Yes, I think so the bottom for most of the products is hit. So it's not only going to look up as a feeling we have. So those are in debt. Also coming out because of the global consumptions being in place.
So sir, in that case, like how we were impacted negatively by the falling raw material prices now when the prices are reversing and we must be in the preparation of product Q2, we must be sitting on used inventory, which we would have bought in months of maybe it would have been low-cost inventory. Is there any fair amount of chances that now that we should be benefiting from the pricing gains or the low-cost inventory should help us in terms of gaining more market or at least improving some margin in a subsequent quarter if the demand scenario in the industry remains robust, which you have just indicated?
We largely have an outlook on the demand scenario being positive, and we are looking forward to upgrading our margin by about 200 bps.
So for the full year, you are saying that we are looking at gross margin expansion by 200 bps?
Yes, that's right.
Okay. Sir, in general, the prices still are lower on Y-on-Y, right? So compared to on a price-led decline, it still will be there in our revenues. It will be only probably volume growth, which will be having a positive impact, but the price impact still will be negative only for the full year basis, right?
So far, it has been negative. Now Q2 consumption will decide the journey forward. But yes, I think the full year price fee will be around 1.5% to 2%, maybe yes.
And sir, Rahul sir, you were saying -- and also just on one sense on the industry growth for the current year? I mean definitely, Q1 was bad, but that was for everybody. What is your sense of the industry growth in volume terms for this year?
My forecast on this front has mostly gone wrong. So you really need that.
You are dealing with the farmers and the Market Day in and day out. So definitely, your sense on that will be really helpful.
If agriculture is doing good. I think for everyone associated with agriculture will be doing good. And you can see this as a matter of trend in fertilizer consumption in DAP consumption in tractors, movement and also in Agri import. So I think so, industry will witness a double-digit growth.
Thank you. Ladies and gentlemen, that was the last question for the day. I would now like to hand the conference over to the management for closing comments.
In the end, I would like to thank all the participants for joining us today.

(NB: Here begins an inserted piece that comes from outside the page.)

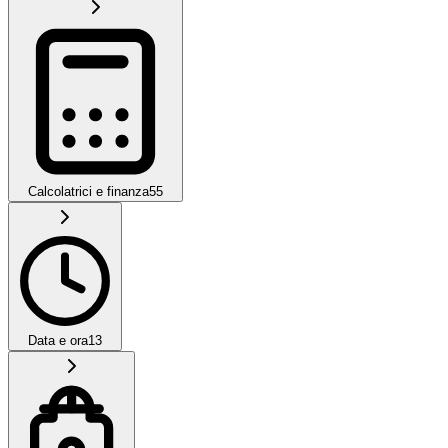
Calcolatrici e finanza
55
Data e ora
13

We are looking forward to a great second quarter. Dhanuka is committed to transforming India through agriculture. Our purpose is to strengthen the nation by providing sustainable agricultural solutions and bring honor, pride and appendance for the farmer and farming. India ka Pranam, har kissan k naam. Thank you.
Thank you. On behalf of Antique stock Broking, that concludes this conference. Thank you for joining us, and you may now disconnect your lines.